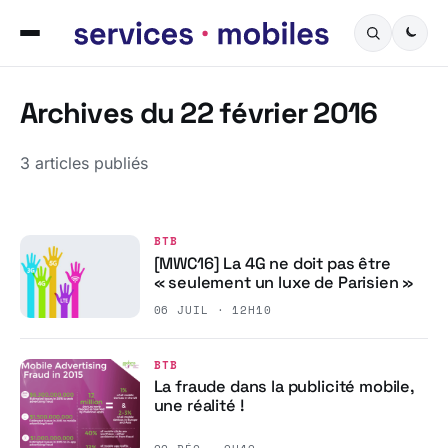
Archives du 22 février 2016
3 articles publiés
BTB
[MWC16] La 4G ne doit pas être
« seulement un luxe de Parisien »
06 JUIL · 12H10
BTB
La fraude dans la publicité mobile,
une réalité !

-- Task item --
Could you retype exactly the lines from the one containing "[MWC16] La 4G ne doit pas être" through the final line of the data above, and no others?

-- Reply to the task --
[MWC16] La 4G ne doit pas être
« seulement un luxe de Parisien »
06 JUIL · 12H10
BTB
La fraude dans la publicité mobile,
une réalité !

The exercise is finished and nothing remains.